## ACTION ITEM
Tally how many lines in this material contain the word "taxer", and reply only with the count.

## MATERIAL PROVIDED
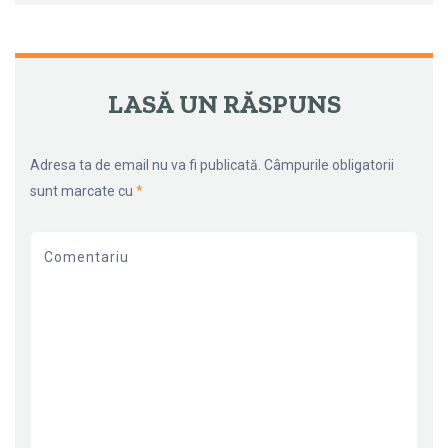
←
→
NAVIGARE ARTICOLE
LASĂ UN RĂSPUNS
Adresa ta de email nu va fi publicată.
Câmpurile obligatorii
sunt marcate cu
*
Comentariu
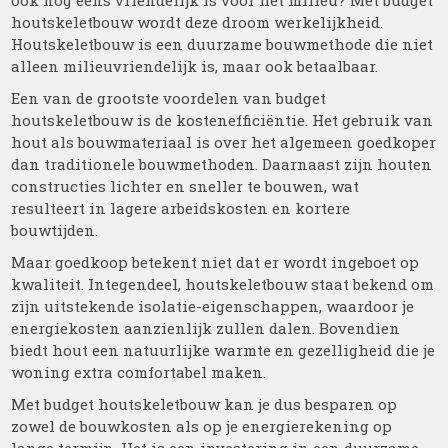
ook nog eens vriendelijk is voor het milieu? Met budget
houtskeletbouw wordt deze droom werkelijkheid.
Houtskeletbouw is een duurzame bouwmethode die niet
alleen milieuvriendelijk is, maar ook betaalbaar.
Een van de grootste voordelen van budget
houtskeletbouw is de kostenefficiëntie. Het gebruik van
hout als bouwmateriaal is over het algemeen goedkoper
dan traditionele bouwmethoden. Daarnaast zijn houten
constructies lichter en sneller te bouwen, wat
resulteert in lagere arbeidskosten en kortere
bouwtijden.
Maar goedkoop betekent niet dat er wordt ingeboet op
kwaliteit. Integendeel, houtskeletbouw staat bekend om
zijn uitstekende isolatie-eigenschappen, waardoor je
energiekosten aanzienlijk zullen dalen. Bovendien
biedt hout een natuurlijke warmte en gezelligheid die je
woning extra comfortabel maken.
Met budget houtskeletbouw kan je dus besparen op
zowel de bouwkosten als op je energierekening op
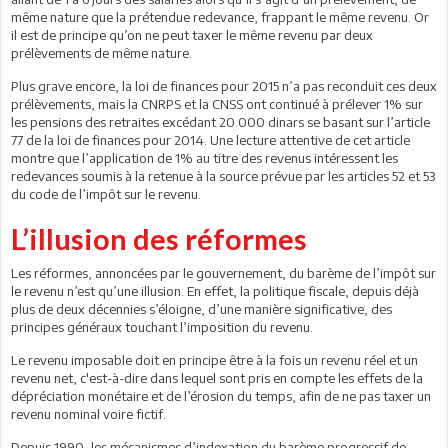
même nature que la prétendue redevance, frappant le même revenu. Or
il est de principe qu’on ne peut taxer le même revenu par deux
prélèvements de même nature.
Plus grave encore, la loi de finances pour 2015 n’a pas reconduit ces deux
prélèvements, mais la CNRPS et la CNSS ont continué à prélever 1% sur
les pensions des retraites excédant 20.000 dinars se basant sur l’article
77 de la loi de finances pour 2014. Une lecture attentive de cet article
montre que l’application de 1% au titre des revenus intéressent les
redevances soumis à la retenue à la source prévue par les articles 52 et 53
du code de l’impôt sur le revenu.
L’illusion des réformes
Les réformes, annoncées par le gouvernement, du barème de l’impôt sur
le revenu n’est qu’une illusion. En effet, la politique fiscale, depuis déjà
plus de deux décennies s’éloigne, d’une manière significative, des
principes généraux touchant l’imposition du revenu.
Le revenu imposable doit en principe être à la fois un revenu réel et un
revenu net, c'est-à-dire dans lequel sont pris en compte les effets de la
dépréciation monétaire et de l’érosion du temps, afin de ne pas taxer un
revenu nominal voire fictif.
Depuis 1990, les mécanismes d’indexation du barème progressif de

## SOLUTION TO THE PROBLEM
2